AAUP president vows to counter Trump administration's higher education policies
The president of the American Association of University Professors (AAUP) expressed disappointment in the 2024 election results, voicing concerns over the future of higher education under the Trump administration.
AAUP President Todd Wolfson emphasized the importance of defending academic freedom and committed to countering policies he sees as threats to public education.
The president of the American Association of University Professors (AAUP) recently issued a statement calling the results of the 2024 election “disappointing” and committing to work against some of the Trump administration’s policy prescriptions.
“While the results of this presidential election are disappointing, we remain steadfast in our commitment to our principles and ensuring that future generations of Americans are afforded the opportunity that higher education provides,” stated AAUP President Todd Wolfson on Nov. 7.
“We are deeply concerned that the ongoing crisis in higher education of declining public funding, ballooning student debt, and attacks on academic freedom, will only be intensified under the incoming administration,” Wolfson’s statement continued. “Without a thriving, inclusive higher education system that serves the public good, the majority of Americans will be excluded from meaningful participation in our democracy and this country will move backwards.”
“The AAUP is committed to defending our campuses and the mission of higher education through organizing our communities to face the challenges that lie ahead,” Wolfson concluded. “Our collective power is needed now more than ever.”
Inside Higher Ed has reported that Wolfson called JD Vance a “fascist.”
Wolfson’s statement was critiqued by Alex Morey, the vice president of campus advocacy for the Foundation for Individual Rights and Expression (FIRE).
Morey asserted that Wolfson’s statement “is the latest in the AAUP’s lockstep abandonment of its founding nonpartisan principles” which “has ramped up significantly under its new president and the highly partisan Committee A on Academic Freedom and Tenure.”
“Faculty who’ve long relied on the AAUP for its principled academic freedom advice should look elsewhere,” Morey added.
For his part, Wolfson has admitted that he is not attempting to be neutral. “There are massive political intrusions coming on, coming at us around academic freedom,” Wolfson has said. “There’s no way to be a neutral arbiter.

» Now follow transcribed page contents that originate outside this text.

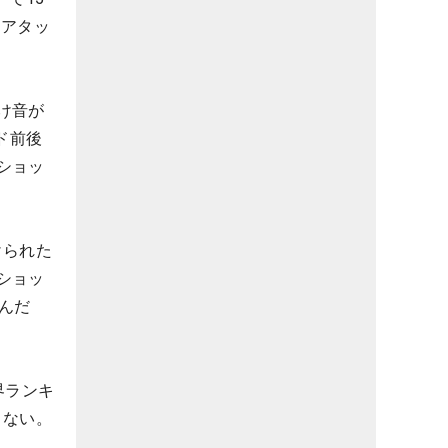
・アタッ
け音が
ド前後
ショッ
けられた
ショッ
んだ
界ランキ
くない。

We must stand for things in this environment.”
“The growth of repressive forces in American society, much of which is visible on the campus itself, is a source of continuing and acute alarm to the American Association of University Professors,” said Kelly Benjamin, media relations officer for AAUP, in an email to Campus Reform.

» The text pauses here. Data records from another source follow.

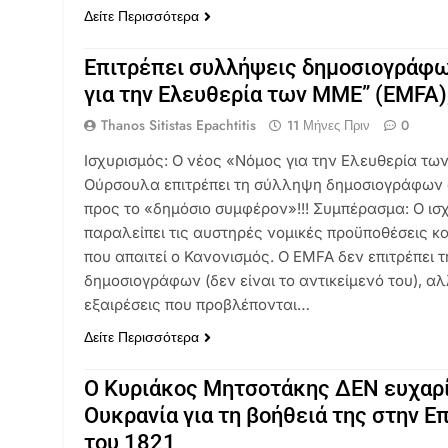
Δείτε Περισσότερα
Επιτρέπει συλλήψεις δημοσιογράφω
για την Ελευθερία των ΜΜΕ” (EMFA)
Thanos Sitistas Epachtitis
11 Μήνες Πριν
0
Ισχυρισμός: Ο νέος «Νόμος για την Ελευθερία τ
Ούρσουλα επιτρέπει τη σύλληψη δημοσιογράφων α
προς το «δημόσιο συμφέρον»!!! Συμπέρασμα: Ο ισ
παραλείπει τις αυστηρές νομικές προϋποθέσεις κα
που απαιτεί ο Κανονισμός. Ο EMFA δεν επιτρέπει
δημοσιογράφων (δεν είναι το αντικείμενό του), αλ
εξαιρέσεις που προβλέπονται…
Δείτε Περισσότερα
Ο Κυριάκος Μητσοτάκης ΔΕΝ ευχαρ
Ουκρανία για τη βοήθειά της στην 
του 1821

“The AAUP reaffirms our determination to preserve conditions for academic freedom and free expression in pursuit of truth,” Benjamin added. “We call on the academic community to resist all public & private assaults against this principle.”
Washington University in St. Louis offered counseling for those with anxiety over the election and Dartmouth College’s “Democratic Listening Circle” and “Decompress Dinner.”

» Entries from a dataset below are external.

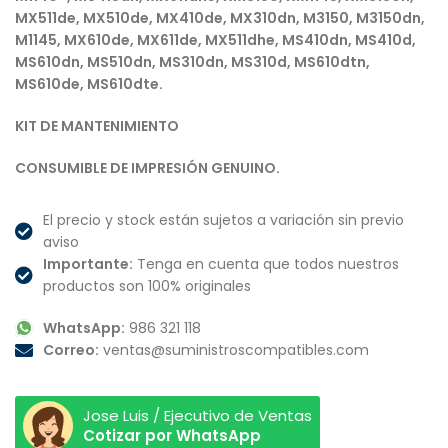
MX511de, MX510de, MX410de, MX310dn, M3150, M3150dn,
M1145, MX610de, MX611de, MX511dhe, MS410dn, MS410d,
MS610dn, MS510dn, MS310dn, MS310d, MS610dtn,
MS610de, MS610dte.
KIT DE MANTENIMIENTO
CONSUMIBLE DE IMPRESIÓN GENUINO.
El precio y stock están sujetos a variación sin previo
aviso
Importante:
Tenga en cuenta que todos nuestros
productos son 100% originales
WhatsApp:
986 321 118
Correo:
ventas@suministroscompatibles.com
Jose Luis / Ejecutivo de Ventas
Cotizar por WhatsApp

One Michigan State University professor reportedly sent an email to her students in which she offered “free bonus points” to students who came to class the day after the election.
“It is unbelievable to me that so many Americans are so utterly naive and would fall for this and support misogyny, racism, xenophobia, hate, and violence,” the professor wrote in the email.
Campus Reform has contacted the American Association of University Professors for comment. This article will be updated accordingly.